Gefahren birgt auch der Chiemsee als stilles Gewässer: Schnell entfernten sich Schwimmer zu weit vom Ufer, erklärt Werner Vietz, stellvertretender Vorsitzender der Wasserwacht Prien-Rimsting. Von Prien auf die Herreninsel seien es 600 bis 800 Meter, was wiederum 40 Bahnen im Schwimmbad wären – und das aber nur für die einfache Strecke. „Im kalten Wasser kühlt der Körper schnell aus, die Muskeln werden mit weniger Sauerstoff versorgt.“ Außerdem würden sich viele Badegäste vor dem Schwimmen nicht abkühlen, gingen überhitzt ins Wasser. So sacke im See der Kreislauf rapide ab – eine Gefahr für Jung und Alt.

Baderegeln für
sicheres Schwimmen

Die Badeseen rund um Rosenheim seien relativ sicher, ist Florian Städtler von der Wasserwacht Rosenheim überzeugt. „Die meisten Unfälle hängen mit internistischen Notfällen zusammen, etwa einem Herzinfarkt oder einem Kreislaufkollaps.“ So erging es im August 2017 einer Frau aus Ecking, die im Simssee ertrank. Erst nach einer Woche wurde ihre Leiche gefunden. Die meisten Badeunfälle ließen sich vermeiden, wenn jeder die Baderegeln beachte, so Städtler. Der Klassiker unter den Regeln: nicht mit vollem Magen ins Wasser. „Die meisten Unfälle passieren an fließenden Gewässern, wenn Schwimmer die eigenen Fähigkeiten überschätzen“, so Städtler.
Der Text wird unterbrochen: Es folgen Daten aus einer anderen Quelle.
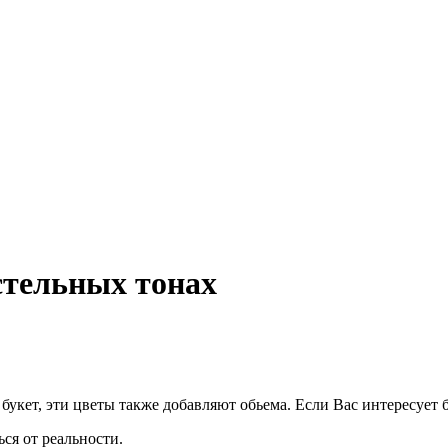
астельных тонах
укет, эти цветы также добавляют обьема. Если Вас интересует 
ся от реальности.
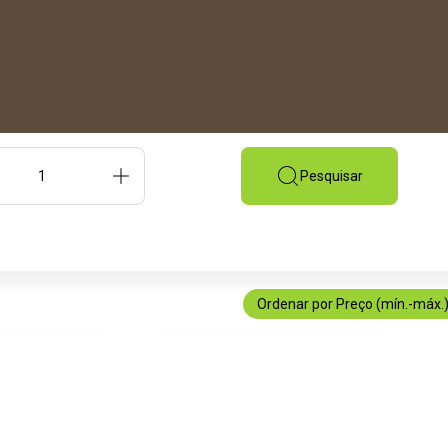
Bem-vindo
Pesquisar
Todas as propriedades
▾
Pessoas
Apartamento perto do Castelo de Chambord
Guia dos Castelos de Blois e do Vale do Loire
Alojamento para a rota Loire à Vélo em Blois
Fim de semana em Blois
Apartamento perto do Castelo de Blois
Ordenar por Preço (mín.-máx.
Contate-nos
Avaliações de clientes
Cesta de café da manhã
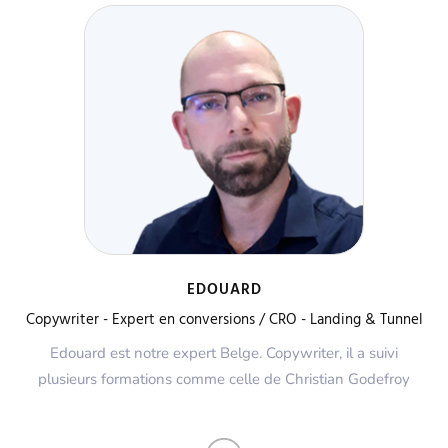
EDOUARD
Copywriter - Expert en conversions / CRO - Landing & Tunnel
Edouard est notre expert Belge. Copywriter, il a suivi
plusieurs formations comme celle de Christian Godefroy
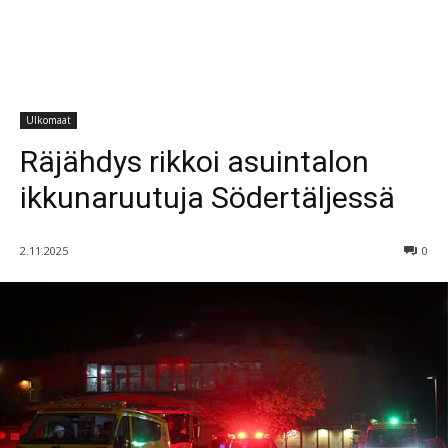
Ulkomaat
Räjähdys rikkoi asuintalon
ikkunaruutuja Södertäljessä
2.11.2025
0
Gerade heuer sei der Ansturm auf die Seen und Flüsse aufgrund der Corona-Pandemie sehr stark. „Bitte nehmt aufeinander Rücksicht“, mahnt er. Immer wieder ertrinken Menschen, während andere es nicht bemerken.
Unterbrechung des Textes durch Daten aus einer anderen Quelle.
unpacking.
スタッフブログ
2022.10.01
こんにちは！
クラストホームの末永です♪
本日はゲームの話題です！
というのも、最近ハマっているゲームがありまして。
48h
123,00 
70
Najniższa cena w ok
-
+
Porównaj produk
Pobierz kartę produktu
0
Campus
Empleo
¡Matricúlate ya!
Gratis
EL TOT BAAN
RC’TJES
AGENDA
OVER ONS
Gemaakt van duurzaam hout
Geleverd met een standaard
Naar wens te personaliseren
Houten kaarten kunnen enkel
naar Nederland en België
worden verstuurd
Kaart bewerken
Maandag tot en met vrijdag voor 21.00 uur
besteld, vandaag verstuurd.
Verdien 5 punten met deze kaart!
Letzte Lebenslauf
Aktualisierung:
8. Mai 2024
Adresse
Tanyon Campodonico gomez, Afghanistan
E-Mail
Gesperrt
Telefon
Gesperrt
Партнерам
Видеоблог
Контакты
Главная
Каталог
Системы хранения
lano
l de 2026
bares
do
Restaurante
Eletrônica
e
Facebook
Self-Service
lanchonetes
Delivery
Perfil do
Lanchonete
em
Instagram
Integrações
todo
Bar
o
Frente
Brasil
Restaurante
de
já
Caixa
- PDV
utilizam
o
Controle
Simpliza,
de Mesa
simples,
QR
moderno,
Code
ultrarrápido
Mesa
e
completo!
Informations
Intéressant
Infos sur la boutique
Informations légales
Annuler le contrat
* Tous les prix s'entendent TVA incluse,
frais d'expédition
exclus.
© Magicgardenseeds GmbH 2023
Die Eltern sind in der Verantwortung

Besonders Kinder seien in offenen Gewässern großen Gefahren ausgesetzt, weiß Elisabeth Geßner, Vorsitzende des DLRG-Ortsverbands Bad Aibling. „Ein Kind ertrinkt lautlos.“Umso wichtiger sei es, für einen anständigen Schwimmunterricht zu sorgen. Doch hier liege das Problem: Der Region fehlt es an Hallenbädern. „Wir haben keine Hallenbäder im ganzen westlichen Landkreis. Kinder aus dem Westen unserer Region können nur im Sommer im Freibad schwimmen lernen.“ Geßner hat es sich zur Aufgabe gemacht, das zu ändern. Seit Jahren ist sie im Gespräch mit den Gemeinden, „und keinen interessiert es.“ Ein Schwimmbad sei keine Pflichtaufgabe der Kommunen, auch der Landkreis und der Bund seien dafür nicht zuständig. Dennoch müssten Kinder kontinuierlich Schwimmen üben. Und dann sei auch noch Corona dazwischengekommen und habe dem Schwimmunterricht einen Strich durch die Rechnung gemacht: „Wir dürfen nur vom Beckenrand unterrichten, Eltern üben mit den Kindern im Wasser.“ Auch Ute Rein, Schwimmlehrerin in der Kindersportschule 1860 Rosenheim, betont, dass Kinder sicher schwimmen können müssen: „Wir haben so viele Seen in unserer Region, und dafür aber viel zu wenig Schwimmunterricht in den Schulen.“ Oft seien die Unterrichtsstunden auch zu kurz. „Um sicher zu schwimmen, brauchen die Kinder mindestens die Fähigkeiten, die das bronzene Schwimmabzeichen abverlangt. Aber selbst das ist noch keine Garantie.“ Sie sieht die Eltern in der Verantwortung. „Vater und Mutter müssen ein Auge auf die Kinder im Wasser haben, am besten bis zum zwölften oder 14. Lebensjahr.“ Der häufigste Grund für das Ertrinken: Viele Kinder fielen ins Wasser oder würden geschubst. Daher übt Rein mit ihren Schülern, wie sie sich bei einem Fall ins Wasser verhalten müssen.